Any idea what marks I should be looking for on a model without a serial number?

Thanks!


----------



## Enigma56

pics


----------



## Lescoy

Enigma56 said:


> pics



*Please post this in the Authenticate This Chloe Thread - but please also post further photos. These aren't clear enough - rather blurred, so its not possible to see the detailing.

Need to see the Chloe stamp on the padlock, underside of the padlock. Any engraving on hardware. Inner heatstamp.

Post these photos in the Authenticate This Chloe Thread - and we will be able to help.
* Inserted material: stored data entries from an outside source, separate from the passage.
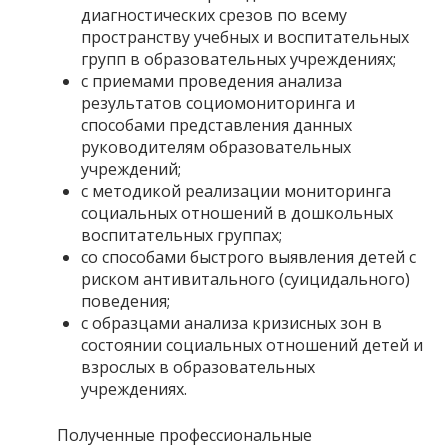
диагностических срезов по всему
пространству учебных и воспитательных
групп в образовательных учреждениях;
с приемами проведения анализа
результатов социомониторинга и
способами представления данных
руководителям образовательных
учреждений;
с методикой реализации мониторинга
социальных отношений в дошкольных
воспитательных группах;
со способами быстрого выявления детей с
риском антивитального (суицидального)
поведения;
с образцами анализа кризисных зон в
состоянии социальных отношений детей и
взрослых в образовательных
учреждениях.
Полученные профессиональные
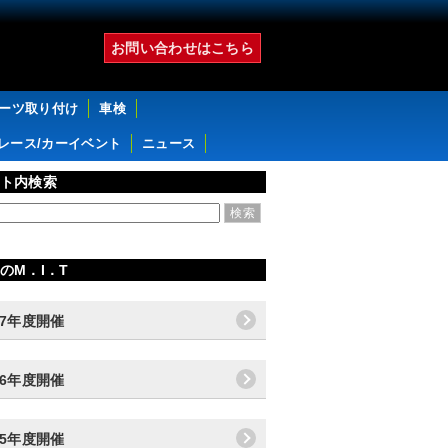
お問い合わせはこちら
パーツ取り付け
車検
レース/カーイベント
ニュース
ト内検索
のM．I．T
17年度開催
16年度開催
15年度開催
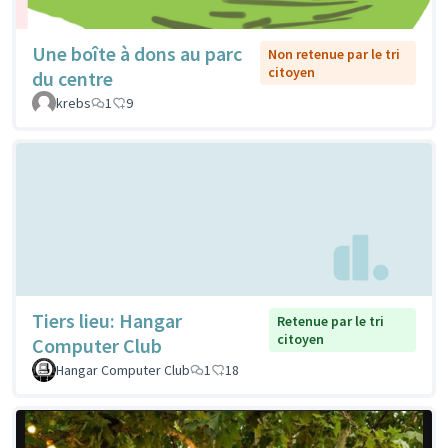
Une boîte à dons au parc
Non retenue par le tri
citoyen
du centre
krebs
1
9
Tiers lieu: Hangar
Retenue par le tri
citoyen
Computer Club
Hangar Computer Club
1
18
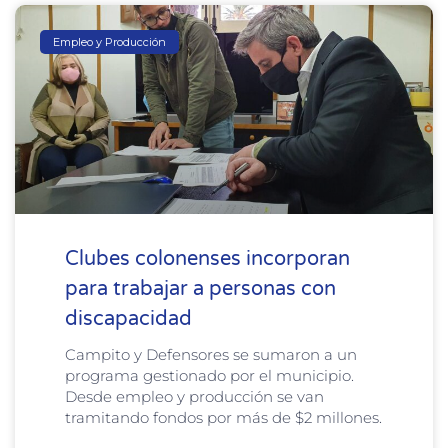
Empleo y Producción
Clubes colonenses incorporan
para trabajar a personas con
discapacidad
Campito y Defensores se sumaron a un
programa gestionado por el municipio.
Desde empleo y producción se van
tramitando fondos por más de $2 millones.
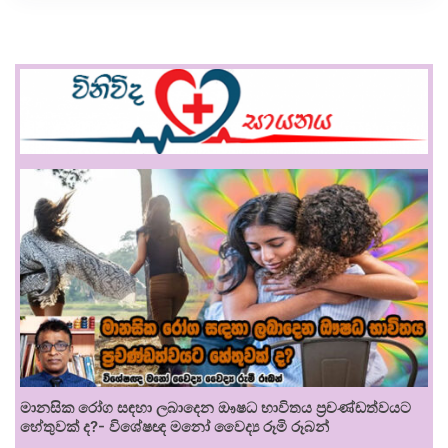
මානසික රෝග සඳහා ලබාදෙන ඖෂධ භාවිතය ප්‍රචණ්ඩත්වයට
හේතුවක් ද?- විශේෂඥ මනෝ වෛද්‍ය රූමි රූබන්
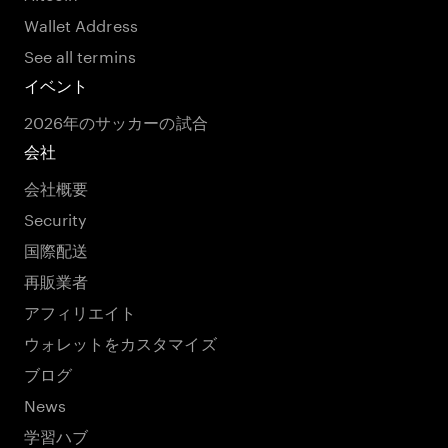
Wallet Address
See all termins
イベント
2026年のサッカーの試合
会社
会社概要
Security
国際配送
再販業者
アフィリエイト
ウォレットをカスタマイズ
ブログ
News
学習ハブ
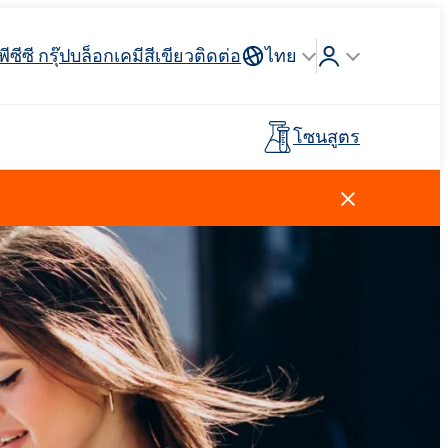
พีซีซี กรุ๊ป
บล็อก
เคมีสีเขียว
ติดต่อ
ไทย
โซนสูตร
Crossin® ฮาร์ด 40
่วางแขน
 API
รจุภัณฑ์
ตัวสะสม
ฉนวนสายไฟและสายเคเบิล
รถบรรทุกห้องเย็น
กาวสำหรับพื้นผิวกีฬาและ
ไม้เทียม
อุตสาหกรรมโลหการ
พรีโพลีเมอร์
นันทนาการ
การดูแลผู้ชาย
น้ำยาทำความสะอาดห้องครัว
สารลดแรงตึงผิวประจุบวก
วัตถุดิบและตัวกลาง
ยาง
สีและสารเคลือบ
ตัวแทนล้างไขมัน
ปุ๋ยทางใบ
Ekoprodur®S0330
Rostabil TTDP-V (สารปรับเสถียรภาพ
EXOdis PC800 - สารกระจายตัวและสาร
พลาสเตอร์บอร์ดและสารเติม
กระบวนการเฉพาะทาง)
ทำให้เปียกอเนกประสงค์
Ekoprodur®S10-HP
กาวและไพรเมอร์สำหรับแผง
แต่งยิปซั่ม
น้ำหอม
แซนวิช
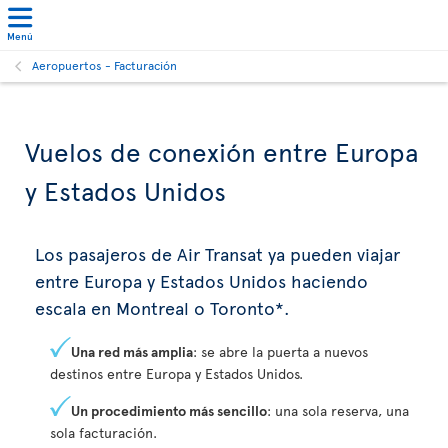
Menú
Aeropuertos - Facturación
Vuelos de conexión entre Europa
y Estados Unidos
Los pasajeros de Air Transat ya pueden viajar
entre Europa y Estados Unidos haciendo
escala en Montreal o Toronto*.
Una red más amplia
: se abre la puerta a nuevos
destinos entre Europa y Estados Unidos.
Un procedimiento más sencillo
: una sola reserva, una
sola facturación.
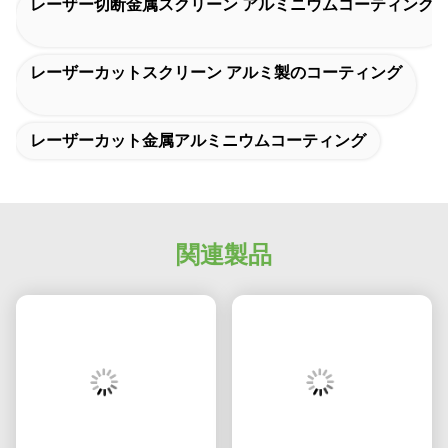
レーザーカットスクリーン アルミ製のコーティング
レーザーカット金属アルミニウムコーティング
関連製品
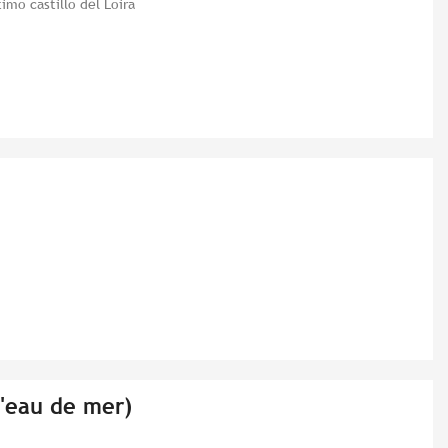
timo castillo del Loira
d'eau de mer)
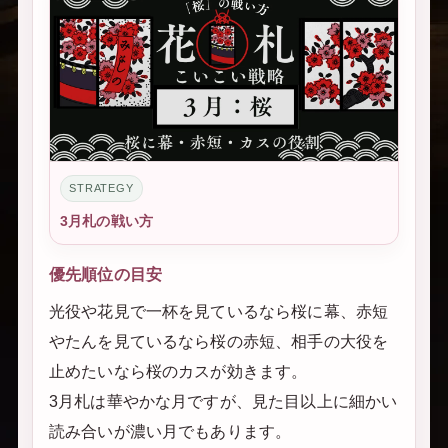
STRATEGY
3月札の戦い方
優先順位の目安
光役や花見で一杯を見ているなら桜に幕、赤短
やたんを見ているなら桜の赤短、相手の大役を
止めたいなら桜のカスが効きます。
3月札は華やかな月ですが、見た目以上に細かい
読み合いが濃い月でもあります。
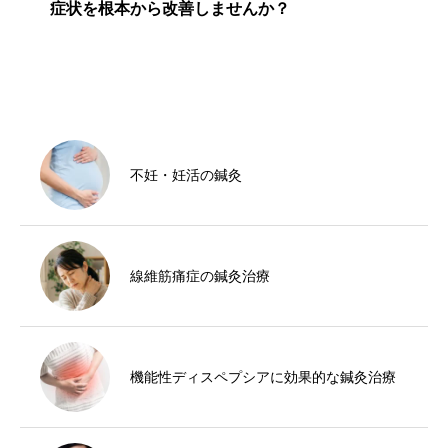
症状を根本から改善しませんか？
不妊・妊活の鍼灸
線維筋痛症の鍼灸治療
機能性ディスペプシアに効果的な鍼灸治療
http://forum.purseblog.com/chloe-sh...please-read-rules-use-format-post-588674.html
*


----------



## Enigma56

Lescoy said:


> *Please post this in the Authenticate This Chloe Thread - but please also post further photos. These aren't clear enough - rather blurred, so its not possible to see the detailing.
> 
> Need to see the Chloe stamp on the padlock, underside of the padlock. Any engraving on hardware. Inner heatstamp.
> 
> Post these photos in the Authenticate This Chloe Thread - and we will be able to help.
> 
> http://forum.purseblog.com/chloe-sh...please-read-rules-use-format-post-588674.html
> *



Thank you very much, will do. Where do I find the heat stamp?

Thanks!


----------



## Lescoy

Enigma56 said:


> Thank you very much, will do. Where do I find the heat stamp?
> 
> Thanks!



*It should be inside the purse - CHLOE should be stamped in there on possibly a circular leather piece. This isn't a vintage item by the way.*


----------



## julie milanovic

Hi I have a EPI Gold Chain Chloe bag without serial tags I think it come out in 1994 would it be genuine thanku


----------



## julie milanovic

julie milanovic said:


> Hi I have a EPI Gold Chain Chloe bag without serial tags I think it come out in 1994 would it be genuine thanku


----------